American Artscape Notable Quotable: Dr. Tasha Golden

By Paulette Beete
Woman with short black hair singing into a mic with a man out of focus in the background.

Dr. Tasha Golden performing with her band Ellery. Photo by Bill Ivester

"We don't get to live in a world that's unaffected by the arts, where the arts have no influence or power. That world does not exist. The only world we have is a world in which the arts exist and have influence, and we can ignore that or not. We ignore the effects of the arts, and the presence of the arts, the impacts of the arts to our detriment and, sometimes, at our peril. We all are influenced and impacted by the arts to various degrees. It's just a question of whether that's an impact that we can really use to support what we want for our lives and for the people that we love, or whether that's something that we're passively ingesting without realizing it, and it's having effects that we might not register. What I would want for people is to not exclude the arts from your sense of what is meaningful, what matters, what it means to be human."
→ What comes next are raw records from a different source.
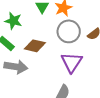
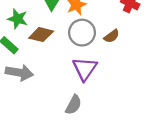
brown diamond: (35, 46) -> (41, 35), moved

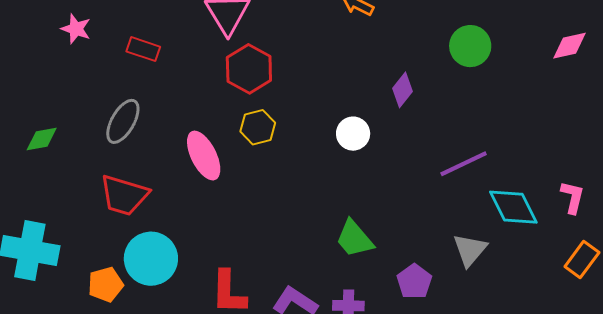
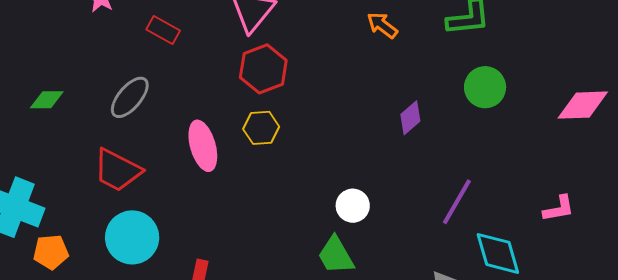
pink diamond: (570, 46) -> (583, 105), size x1.4
white circle: (353, 134) -> (353, 206), moved
purple line: (464, 164) -> (457, 202), turned -45
pink L-shape: (573, 197) -> (559, 209), moved, turned 56
orange pentagon: (106, 284) -> (51, 252), moved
How and why can people communicate about some things via the arts that we can't communicate about otherwise? That question has pursued Dr. Tasha Golden since she was a touring singer-songwriter and realized the way in which her songs seemed to give audience members permission to share their own stories. Golden is currently the director of research at the International Arts + Mind Lab at Johns Hopkins University. For the new issue of American Artscape, she spoke with us about her aha! moment, the role of the arts in community, and what she thinks it means to live an artful life.